Most people picture a data center as a quiet building. Glass facades, humming servers, precision climate control. The impression is of something contained and sterile.

People who live next to one describe something different. A low vibration they feel in their chest at 3am. Headaches that started the month construction finished. Windows that stay closed year-round. Not because of weather, but because of noise. A U.S. News investigation published in April quoted neighbors using the phrase “living in hell.”

The question is whether any of this is improving. New cooling technology is genuinely reducing noise inside and around these buildings. But the biggest source of health complaints near data centers is not the servers. It is the gas turbines.

(NPR)

What are people near data centers experiencing, and what is actually causing it?

Neighbors living near large data center campuses report a consistent set of symptoms: sleep disruption, headaches, dizziness, vertigo, nausea, and ear pain. Some have documented hypertension and panic attacks. The complaints fall into two categories, and they come from two different sources.
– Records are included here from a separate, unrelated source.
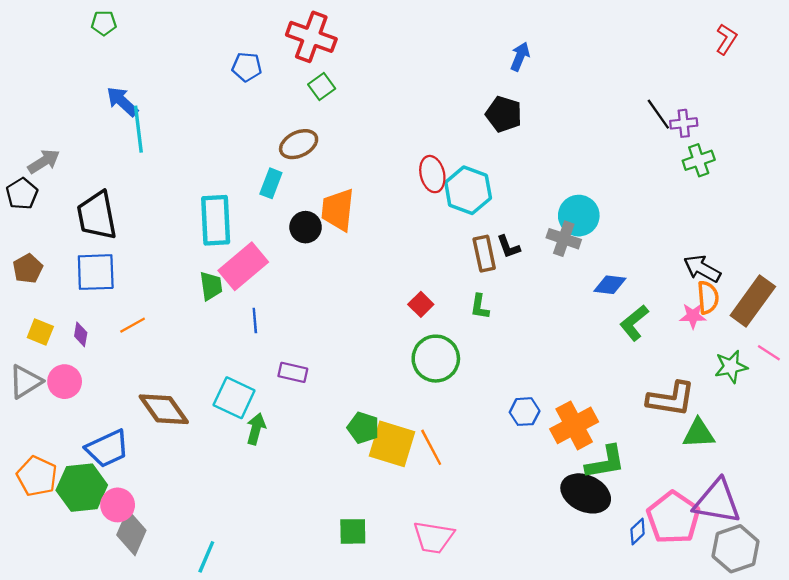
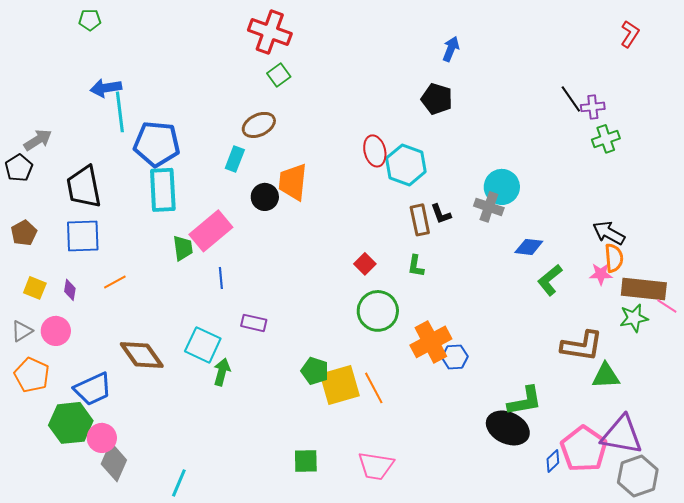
blue pentagon: (247, 67) -> (157, 144), moved, size x1.8
blue arrow: (122, 101) -> (106, 88), turned -52
cyan rectangle: (216, 220) -> (163, 190), moved
brown rectangle: (753, 301) -> (644, 289), moved, turned 60
gray triangle: (25, 382) -> (22, 331), size x0.7
orange cross: (574, 425) -> (431, 342), moved
yellow square: (392, 444) -> (340, 385), turned -33
orange pentagon: (37, 476) -> (32, 375), moved

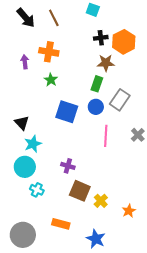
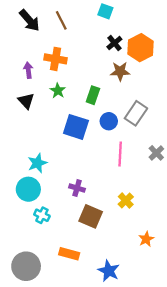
black cross: (101, 38) -> (114, 43), turned -32
green rectangle: (97, 84) -> (93, 95), moved
black triangle: (22, 123) -> (26, 101), moved
yellow cross: (101, 201) -> (126, 201), moved

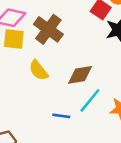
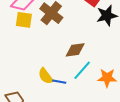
yellow semicircle: (39, 70) -> (46, 76), moved

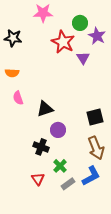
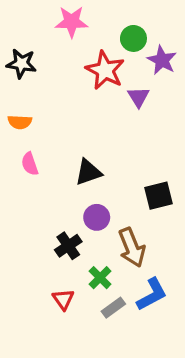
black triangle: (45, 109) -> (88, 172), moved
black cross: (41, 147) -> (68, 246), turned 35
brown arrow: (96, 148) -> (132, 247), moved

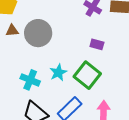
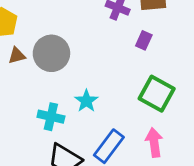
purple rectangle: (97, 44) -> (144, 40), moved, turned -72
green square: (87, 75) -> (157, 94), moved

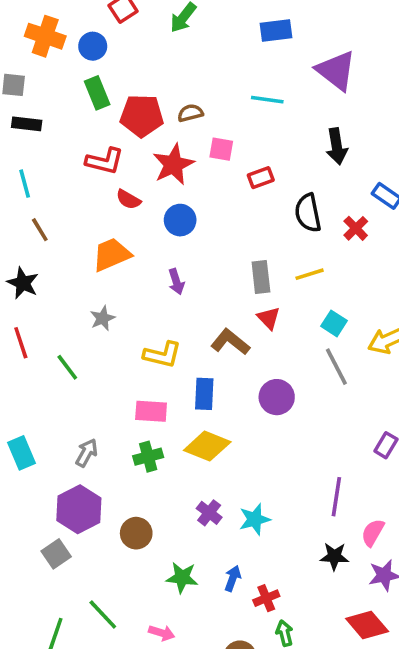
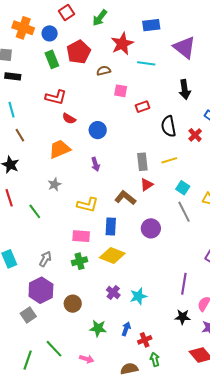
red pentagon: (142, 116) -> (79, 52), moved, turned -30
red star: (173, 164) -> (122, 44), moved
red triangle: (269, 318) -> (147, 185), turned 40

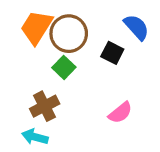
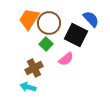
black square: (112, 53) -> (76, 35), size x1.6
pink semicircle: (120, 113) -> (66, 59), moved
The first is air quality. Most large data centers run gas turbines or diesel generators on-site to provide power independently of the grid. These are not emergency backup units that kick on during outages. Many run 24 hours a day, seven days a week, producing the nitrogen oxide and particulate matter emissions the American Cancer Society links to heart disease, lung disease, and cancer. A Virginia Commonwealth University study found that data centers in Northern Virginia, which has the highest concentration of data centers anywhere in the world, produce 11% of the region’s total nitrogen oxide emissions and 3% of its particulate matter as point source pollutants. A separate study used EPA modeling to estimate that one Vantage facility alone causes between $53 million and $99 million in annual health damages to surrounding communities (Piedmont Environmental Council).

The second is noise. Cooling systems that keep servers from overheating run continuously and generate two kinds of sound. Audible fan noise from air-cooled facilities reaches 85 to 100 decibels at the source. That is roughly the equivalent of a motorcycle running outside your bedroom window around the clock. Below that is infrasound, sound under 20 hertz that sits below the threshold of human hearing. You cannot hear it. You can feel it. Research published in Frontiers in Behavioral Neuroscience this year found that infrasound elevates cortisol levels and causes nausea and physical discomfort even in people who have no idea they are being exposed (TechRadar).
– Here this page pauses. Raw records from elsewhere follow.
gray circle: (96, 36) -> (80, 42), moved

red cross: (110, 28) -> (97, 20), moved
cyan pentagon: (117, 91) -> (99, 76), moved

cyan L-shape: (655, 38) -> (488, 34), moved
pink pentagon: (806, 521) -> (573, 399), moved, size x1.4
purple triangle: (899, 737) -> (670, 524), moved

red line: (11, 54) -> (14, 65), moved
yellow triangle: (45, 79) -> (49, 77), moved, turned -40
Most coverage of the data center health problem focuses on the servers. Turbines and generators, running 24/7 to power those servers, are driving most of the air quality harm.
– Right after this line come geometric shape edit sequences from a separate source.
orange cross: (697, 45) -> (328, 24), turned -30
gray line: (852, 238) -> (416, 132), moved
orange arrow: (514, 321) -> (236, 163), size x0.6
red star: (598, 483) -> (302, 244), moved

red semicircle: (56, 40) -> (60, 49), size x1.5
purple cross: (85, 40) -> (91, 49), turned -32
What is infrasound, and why can’t regulators do anything about it?

Infrasound comes from the data center itself, not the power supply next to it. Large HVAC units, cooling towers, and industrial fans produce sub-20 hertz vibrations as a byproduct of continuous operation. The problem for residents trying to get relief is that standard noise meters are not designed to capture frequencies below 20 hertz. When neighbors file complaints, inspectors arrive with equipment that physically cannot detect what is bothering them. The complaint gets dismissed. The hum continues (Tom’s Hardware).

The 2026 Frontiers study is worth flagging here because it tested subjects who had no expectation of being exposed and no auditory awareness of it. Infrasound still elevated their cortisol and triggered aversive responses. The harm does not require the person to know it is happening.

There is no federal measurement standard for sub-audible industrial noise. Until there is, regulators have no baseline to enforce against.

How bad is the turbine problem, and is anyone tracking it?

The turbines exist largely because the grid cannot keep up. Data centers need power now. Interconnection queues at PJM, the nation’s largest grid operator, run five to seven years. So operators build their own generation on-site. They are functioning as power plants. Many operate under air permits that were not designed for continuous industrial generation (Inside Climate News).

Virginia’s regulators have been tracking what happens if this continues to scale. If Northern Virginia’s data center turbines ran at their full permitted capacity, they would account for 49% of the region’s total nitrogen oxide point source emissions. Virginia’s Department of Environmental Quality launched a dedicated air quality monitoring project specifically because of data center density in that corridor. The state is currently weighing whether to expand the conditions under which facilities can run on-site generators (Grist).

The grid problem creates the health problem. That chain matters because grid-tied power, not better turbines, is the only real fix for the air quality side.

Is liquid cooling actually making a dent in the noise?

Liquid cooling addresses the fan noise problem directly. Traditional air-cooled data centers push roughly 10,000 cubic feet of air per minute through server banks, generating about 95 decibels of ambient noise and consuming 25 kilowatts just for fan power. Immersion cooling, where servers are fully submerged in non-conductive fluid, is virtually silent. Direct-to-chip cooling, which pipes liquid directly to processors rather than blasting air across them, eliminates most facility-level fans. Microsoft began fleet-wide deployment of direct-to-chip cooling across Azure campuses in July 2025. Direct-to-chip now holds a 47% share of new data center cooling deployments (Introl).

Most existing data centers were not built for liquid cooling, and retrofitting them is expensive. Liquid cooling is being adopted in new hyperscale builds. The legacy stock already sitting in residential corridors in Virginia, Phoenix, and Chicago’s suburbs will stay air-cooled for years. The technology is improving at the leading edge; the installed base is not.

Liquid cooling also does nothing for the infrasound problem. The sub-audible hum comes from building-level mechanical systems: cooling towers, HVAC units, and large pumps. Swapping server cooling from air to liquid does not eliminate those.

Are regulations actually forcing the industry to change?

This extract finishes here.